## What you are asked to do
Shown below are entries with pictures; the line with "ellbeing, using Advanced" through the line with "pressure, fluid levels)" is the span to retype exactly, and the pictures stay out.

(Data entries)

• • • •

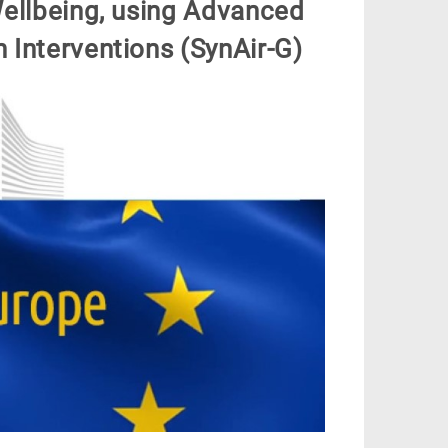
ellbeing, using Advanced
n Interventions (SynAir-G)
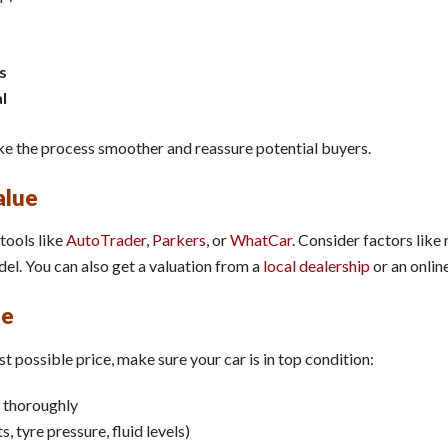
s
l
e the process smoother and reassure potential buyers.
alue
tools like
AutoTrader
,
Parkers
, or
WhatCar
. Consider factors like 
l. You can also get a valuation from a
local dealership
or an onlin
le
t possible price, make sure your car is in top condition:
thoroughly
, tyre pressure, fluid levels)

• • • •

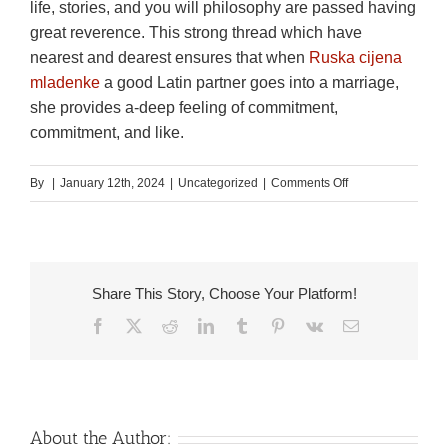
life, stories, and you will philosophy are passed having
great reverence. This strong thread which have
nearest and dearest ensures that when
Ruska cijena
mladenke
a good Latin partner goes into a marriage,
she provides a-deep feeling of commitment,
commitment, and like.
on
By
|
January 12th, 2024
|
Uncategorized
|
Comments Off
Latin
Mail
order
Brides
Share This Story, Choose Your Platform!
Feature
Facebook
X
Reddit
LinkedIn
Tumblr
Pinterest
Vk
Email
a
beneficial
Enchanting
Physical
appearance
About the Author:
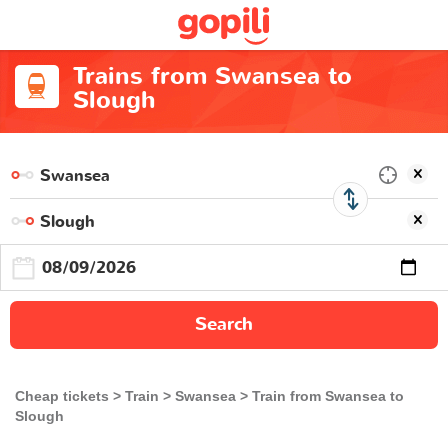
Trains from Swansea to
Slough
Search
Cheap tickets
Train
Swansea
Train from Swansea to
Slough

• • • •

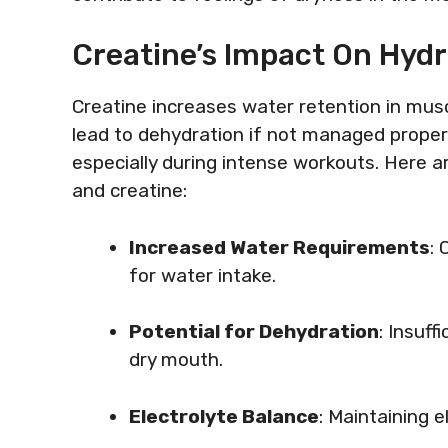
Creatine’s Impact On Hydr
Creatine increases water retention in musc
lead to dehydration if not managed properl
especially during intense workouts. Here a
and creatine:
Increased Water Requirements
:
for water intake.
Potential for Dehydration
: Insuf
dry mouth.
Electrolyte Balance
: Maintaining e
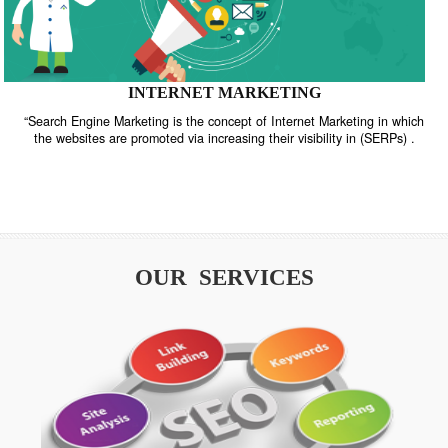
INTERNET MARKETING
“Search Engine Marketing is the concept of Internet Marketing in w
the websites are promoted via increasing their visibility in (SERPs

• • • •

## Response to this exercise
ellbeing, using Advanced
n Interventions (SynAir-G)
s
l
e the process smoother and reassure potential buyers.
alue
tools like
AutoTrader
,
Parkers
, or
WhatCar
. Consider factors like 
l. You can also get a valuation from a
local dealership
or an onlin
le
t possible price, make sure your car is in top condition:
thoroughly
, tyre pressure, fluid levels)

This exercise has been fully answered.